Posts Tagged ‘Typography’



    E-Marketing = Anime?

    Friday, January 29th, 2010
    The Cover to E-Marketing: 5th Edition

    The cover to a $90 textbook.

    What the hell. This is a real textbook. A real textbook that costs $90 dollars. Seriously, anime? This isn’t an isolated incident either; there’s also The Manga Guide to Calculus and The Manga Guide to Molecular Biology, among other choice selections for the discriminating Japanophile who cannot function unless absorbing information via Japanese comic art. Note that some are published by Manga University! Damn, I want a degree in Manga; I’d hang that shit on my office wall.

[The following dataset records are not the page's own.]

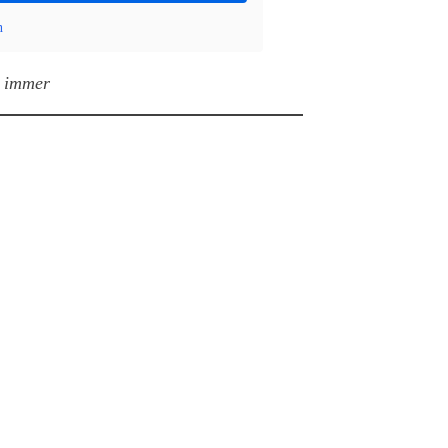
n
s immer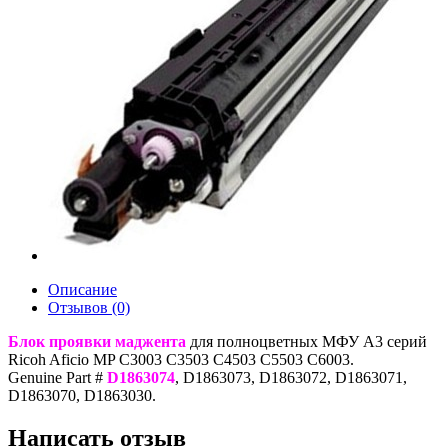
Описание
Отзывов (0)
Блок проявки маджента
для полноцветных МФУ A3 серий
Ricoh Aficio MP C3003 C3503 C4503 C5503 C6003.
Genuine Part #
D1863074
, D1863073, D1863072, D1863071,
D1863070, D1863030.
Написать отзыв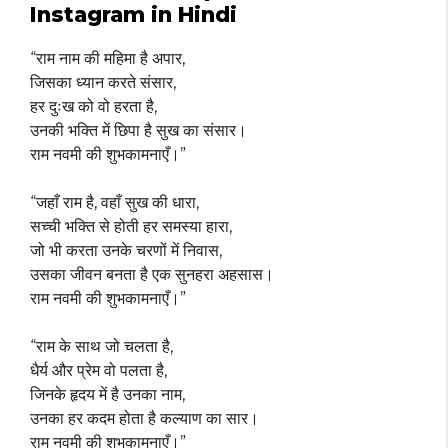
Instagram in Hindi
“राम नाम की महिमा है अपार,
जिसका ध्यान करते संसार,
हर दुःख को वो हरता है,
उनकी भक्ति में छिपा है सुख का संसार।
राम नवमी की शुभकामनाएँ।”
“जहाँ राम है, वहाँ सुख की धारा,
सच्ची भक्ति से होती हर समस्या हारा,
जो भी करता उनके चरणों में निवास,
उसका जीवन बनता है एक सुनहरा अहसास।
राम नवमी की शुभकामनाएँ।”
“राम के साथ जो चलता है,
धैर्य और प्रेम वो पलता है,
जिनके हृदय में है उनका नाम,
उनका हर कदम होता है कल्याण का सार।
राम नवमी की शुभकामनाएँ।”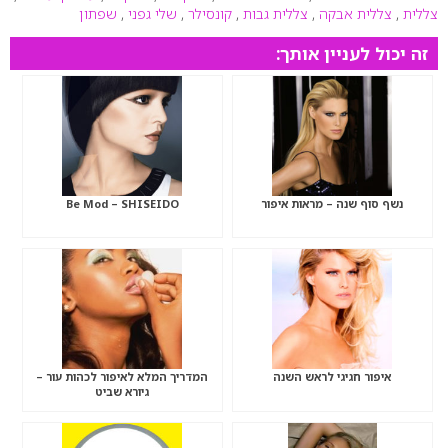
צללית
,
צללית אבקה
,
צללית גבות
,
קונסילר
,
שלי גפני
,
שפתון
זה יכול לעניין אותך:
נשף סוף שנה – מראות איפור
Be Mod – SHISEIDO
איפור חגיגי לראש השנה
המדריך המלא לאיפור לכהות עור –
גיורא שביט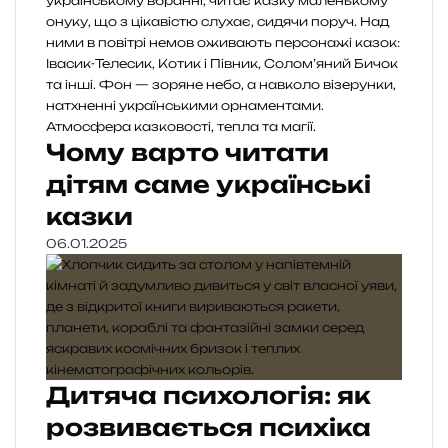
Чому варто читати
дітям саме українські
казки
06.01.2025
Дитяча психологія: як
розвивається психіка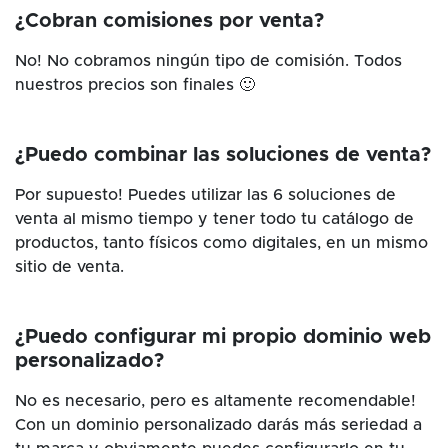
¿Cobran comisiones por venta?
No! No cobramos ningún tipo de comisión. Todos
nuestros precios son finales 🙂
¿Puedo combinar las soluciones de venta?
Por supuesto! Puedes utilizar las 6 soluciones de
venta al mismo tiempo y tener todo tu catálogo de
productos, tanto físicos como digitales, en un mismo
sitio de venta.
¿Puedo configurar mi propio dominio web
personalizado?
No es necesario, pero es altamente recomendable!
Con un dominio personalizado darás más seriedad a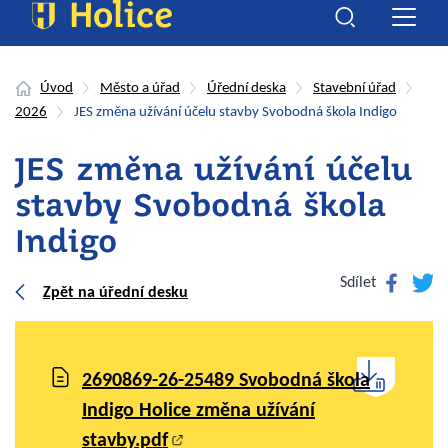
Úvod
Město a úřad
Úřední deska
Stavební úřad
2026
JES změna užívání účelu stavby Svobodná škola Indigo
JES změna užívání účelu
stavby Svobodná škola
Indigo
Facebook
Twitte
Sdílet
Zpět na úřední desku
2690869-26-25489 Svobodná škola
Indigo Holice změna užívání
stavby.pdf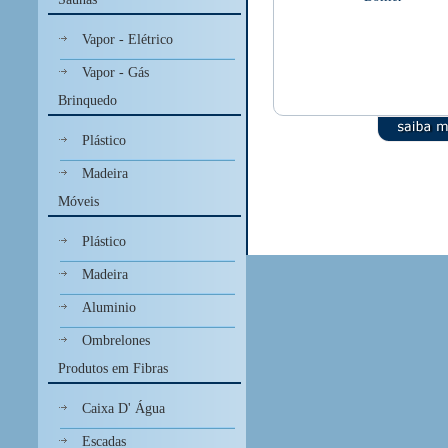
Vapor - Elétrico
Vapor - Gás
Brinquedo
Plástico
Madeira
Móveis
Plástico
Madeira
Aluminio
Ombrelones
Produtos em Fibras
Caixa D' Água
Escadas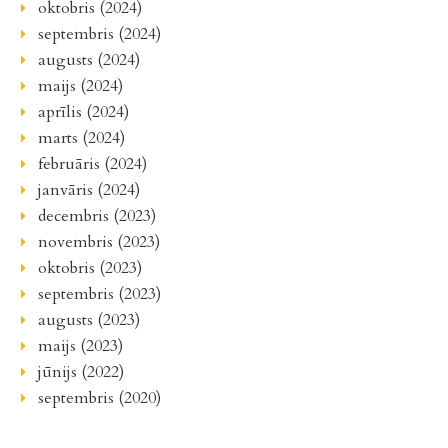
oktobris (2024)
septembris (2024)
augusts (2024)
maijs (2024)
aprīlis (2024)
marts (2024)
februāris (2024)
janvāris (2024)
decembris (2023)
novembris (2023)
oktobris (2023)
septembris (2023)
augusts (2023)
maijs (2023)
jūnijs (2022)
septembris (2020)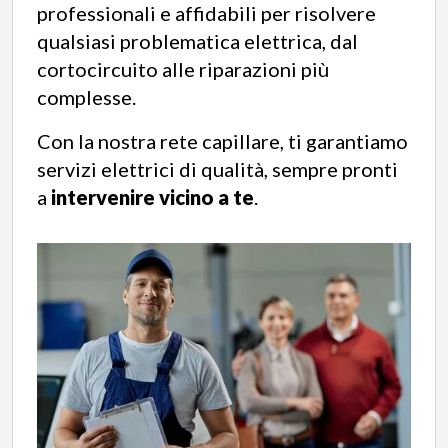
professionali e affidabili per risolvere
qualsiasi problematica elettrica, dal
cortocircuito alle riparazioni più
complesse.
Con la nostra rete capillare, ti garantiamo
servizi elettrici di qualità, sempre pronti
a
intervenire vicino a te
.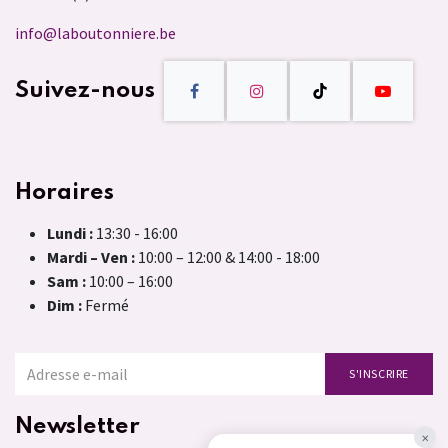
info@laboutonniere.be
Suivez-nous
Horaires
Lundi :
13:30 - 16:00
Mardi – Ven :
10:00 – 12:00 & 14:00 - 18:00
Sam :
10:00 – 16:00
Dim :
Fermé
S'INSCRIRE
Newsletter
×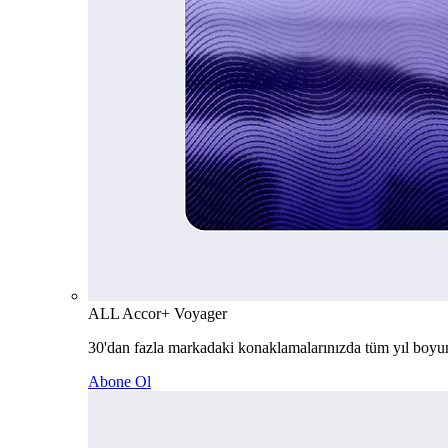
ALL Accor+ Voyager
30'dan fazla markadaki konaklamalarınızda tüm yıl boyu
Abone Ol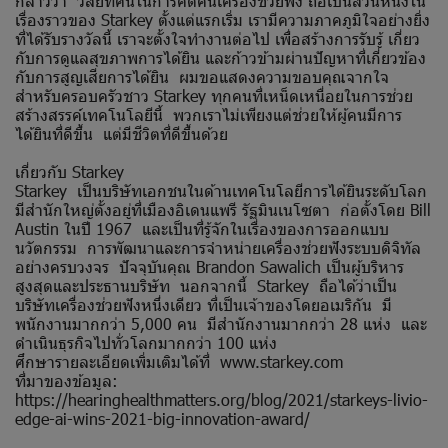
กล่าวว่า วิสัยทัศน์ในการคิดค้นเครื่องช่วยฟัง ถือเป็นส่วนหนึ่งใน
เรื่องราวของ Starkey ตั้งแต่แรกเริ่ม เรามีความภาคภูมิใจอย่างยิ่ง
ที่ได้รับรางวัลนี้ เราจะตั้งใจทำงานต่อไป เพื่อสร้างการรับรู้ เกี่ยว
กับการดูแลสุขภาพการได้ยิน และก้าวข้ามผ่านปัญหาที่เกี่ยวข้อง
กับการสูญเสียการได้ยิน ผมขอแสดงความขอบคุณจากใจ
สำหรับครอบครัวชาว Starkey ทุกคนที่เหน็ดเหนื่อยในการช่วย
สร้างสรรค์เทคโนโลยีนี้ พวกเราไม่เพียงแต่ช่วยให้ผู้คนมีการ
ได้ยินที่ดีขึ้น แต่มีชีวิตที่ดีขึ้นด้วย
เกี่ยวกับ Starkey
Starkey เป็นบริษัทเอกชนในด้านเทคโนโลยีการได้ยินระดับโลก
มีสำนักใหญ่ตั้งอยู่ที่เมืองอิเดนแพรี รัฐมินเนโซตา ก่อตั้งโดย Bill
Austin ในปี 1967 และเป็นที่รู้จักในเรื่องของการออกแบบ
นวัตกรรม การพัฒนาและการจำหน่ายเครื่องช่วยฟังระบบดิจิทัล
อย่างครบวงจร ปัจจุบันคุณ Brandon Sawalich เป็นผู้บริหาร
สูงสุดและประธานบริษัท นอกจากนี้ Starkey ถือได้ว่าเป็น
บริษัทเครื่องช่วยฟังหนึ่งเดียว ที่เป็นเจ้าของโดยอเมริกัน มี
พนักงานมากกว่า 5,000 คน มีสำนักงานมากกว่า 28 แห่ง และ
ดำเนินธุรกิจไปทั่วโลกมากกว่า 100 แห่ง
ศึกษารายละเอียดเพิ่มเติมได้ที่
www.starkey.com
ที่มาของข้อมูล:
https://hearinghealthmatters.org/blog/2021/starkeys-livio-
edge-ai-wins-2021-big-innovation-award/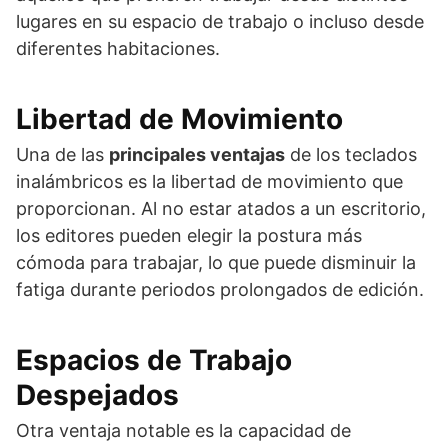
lugares en su espacio de trabajo o incluso desde
diferentes habitaciones.
Libertad de Movimiento
Una de las
principales ventajas
de los teclados
inalámbricos es la libertad de movimiento que
proporcionan. Al no estar atados a un escritorio,
los editores pueden elegir la postura más
cómoda para trabajar, lo que puede disminuir la
fatiga durante periodos prolongados de edición.
Espacios de Trabajo
Despejados
Otra ventaja notable es la capacidad de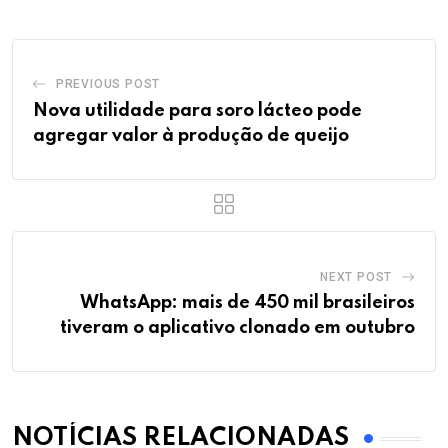
PREVIOUS POST
Nova utilidade para soro lácteo pode
agregar valor à produção de queijo
NEXT POST
WhatsApp: mais de 450 mil brasileiros
tiveram o aplicativo clonado em outubro
NOTÍCIAS RELACIONADAS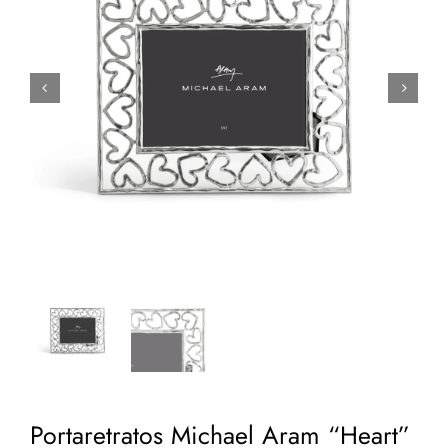


Portaretratos Michael Aram “Heart”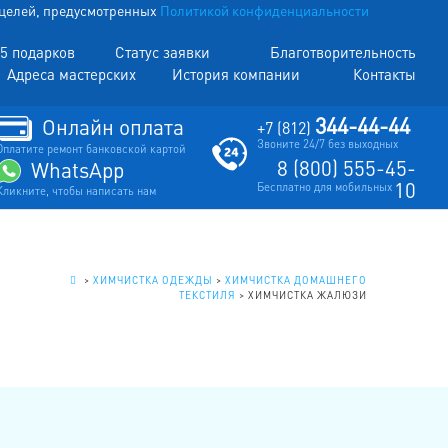
х целей, предусмотренных
Политикой конфиденциальности
5 подарков
Статус заявки
Благотворительность
Адреса мастерских
История компании
Контакты
344-44-44
Онлайн оплата
+7 (812)
Звоните 24/7 без выходных
Оплатите ремонт банковской картой
8 (800) 555-45-
WhatsApp
10
Бесплатно для мобильных
Кликните, чтобы написать нам
.
>
ХИМЧИСТКА ОДЕЖДЫ
>
ХИМЧИСТКА ДОМАШНЕГО
ТЕКСТИЛЯ
>
ХИМЧИСТКА ЖАЛЮЗИ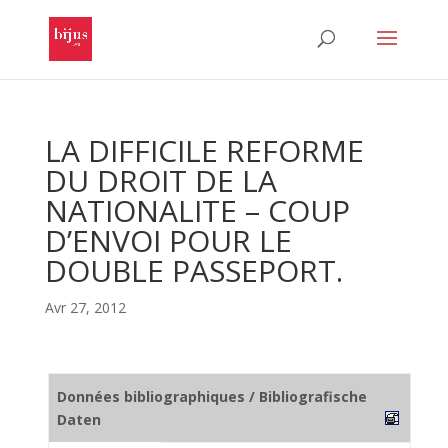
LA DIFFICILE REFORME
DU DROIT DE LA
NATIONALITE – COUP
D’ENVOI POUR LE
DOUBLE PASSEPORT.
Avr 27, 2012
Données bibliographiques / Bibliografische
Daten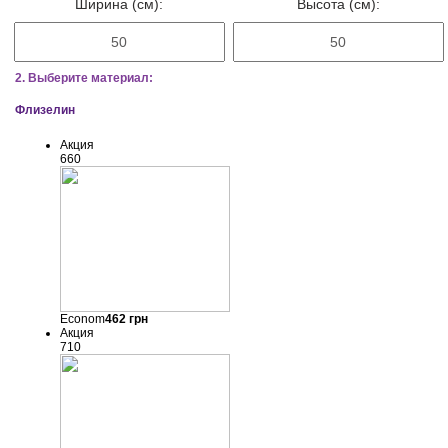
Ширина (см):
Высота (см):
2. Выберите материал:
Флизелин
Акция
660
Econom
462
грн
Акция
710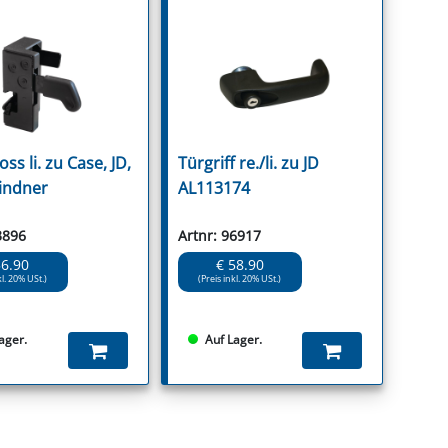
ss li. zu Case, JD,
Türgriff re./li. zu JD
Lindner
AL113174
3896
Artnr: 96917
56.90
€ 58.90
kl. 20% USt.)
(Preis inkl. 20% USt.)
ager.
Auf Lager.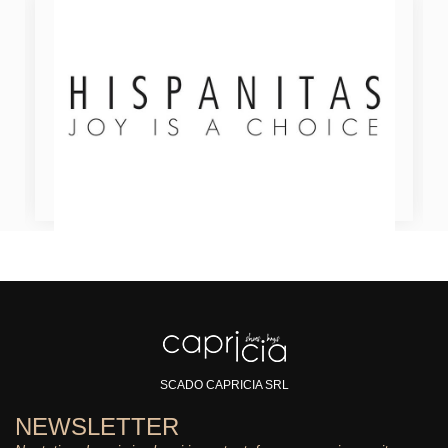
SCADO CAPRICIA SRL
NEWSLETTER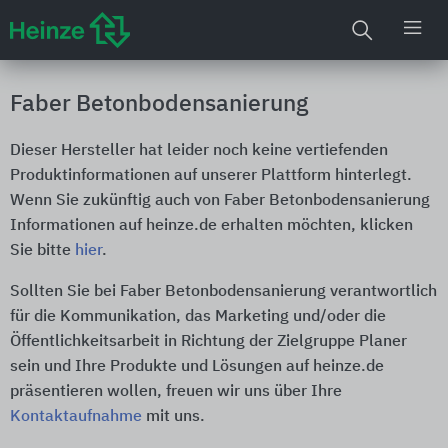
Faber Betonbodensanierung
Dieser Hersteller hat leider noch keine vertiefenden
Produktinformationen auf unserer Plattform hinterlegt.
Wenn Sie zukünftig auch von Faber Betonbodensanierung
Informationen auf heinze.de erhalten möchten, klicken
Sie bitte
hier
.
Sollten Sie bei Faber Betonbodensanierung verantwortlich
für die Kommunikation, das Marketing und/oder die
Öffentlichkeitsarbeit in Richtung der Zielgruppe Planer
sein und Ihre Produkte und Lösungen auf heinze.de
präsentieren wollen, freuen wir uns über Ihre
Kontaktaufnahme
mit uns.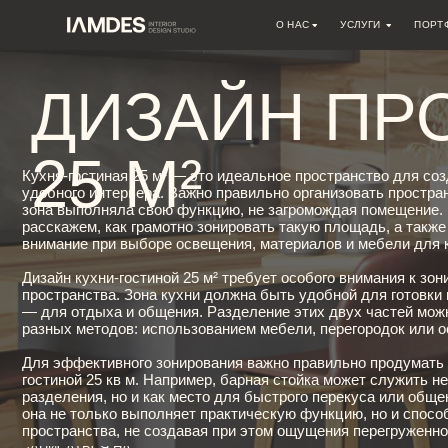
О НАС
УСЛУГИ
ПОРТФОЛИО
О СТУДИИ
ДИЗАЙН ИНТЕРЬЕРА
ДИЗАЙН ПРОЕ
ВАКАНСИИ
АВТОРСКИЙ НАДЗОР
АРХИТЕКТУРНОЕ ПРОЕКТИРО
25 М²
РЕМОНТНЫЕ РАБОТЫ
Кухня-гостиная 25 м² — это идеальное пространство для создания с
ИНЖЕНЕРНЫЕ ПРОЕКТЫ
удобного интерьера. Важно правильно организовать пространство, 
зона выполняла свою функцию, не загромождая помещение. В этой 
КОНСУЛЬТАЦИИ
расскажем, как грамотно зонировать такую площадь, а также на что 
ДРУГОЕ
внимание при выборе освещения, материалов и мебели для кухни-го
Дизайн кухни-гостиной 25 м² требует особого внимания к зонирован
пространства. Зона кухни должна быть удобной для готовки и хранен
— для отдыха и общения. Разделение этих двух частей можно дос
разных методов: использованием мебели, перегородок или освещен
Для эффективного зонирования важно правильно продумать планиро
гостиной 25 кв м. Например, барная стойка может служить не только
разделения, но и как место для быстрого перекуса или общения. Та
она не только выполняет практическую функцию, но и способствует
пространства, не создавая при этом ощущения перегруженности.
ЗАПИСАТЬСЯ НА
КОНСУЛЬТАЦИЮ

    I cannot comprehend how that cover could lend any sort of legitimacy to the book itself; it’s not even a decent drawing. Look at the anatomy. Her leg seems to be growing out of her stomach, which is in equal vertical proportion to the head and those are some long-ass monkey arms. Don’t even try to pull the “personal style” card either. That’s clearly an attempt at a realistically proportioned person based on the scale and rendering detail.

    As for overall design: why is the illustration in front of a blurred photo of (or CG generated) explosion? It’s way too disjointed and there’s no cohesive connection between fore and background. It reeks of lazy cop-out design; throw a sketch on top of a stock background rather than using a fully fleshed out illustration. The “thought bubble” that forms the title is done with a thick black stroke on ellipse primitives; another stylistic departure from the illustration. Drawing a matching thought bubble is. not. that. hard. Poor implementation of the dodge tool for the laptop screen “glow.” Failure of contrasting the yellow “5th Edition” text on top of other warm colors, killing legibility. The author names fall victim to the same fate; cool contrasting with cool (but at least it is strong enough to work).

    Make your Own Fonts Online

    Friday, May 9th, 2008

    I have my mac RSS screensaver set to display the feed from Slashdot and came across this interesting site. FontStruct lets you create your own font online, which can then be exported as a TrueType font for use on your computer. The UI is rather clever; with many scaling options and built-in ability to create hollows, bevels, and rounded edges. Early results can look rather blocky because of it’s grid-based geometry, but given enough time and effort, someone could make some very interesting fonts.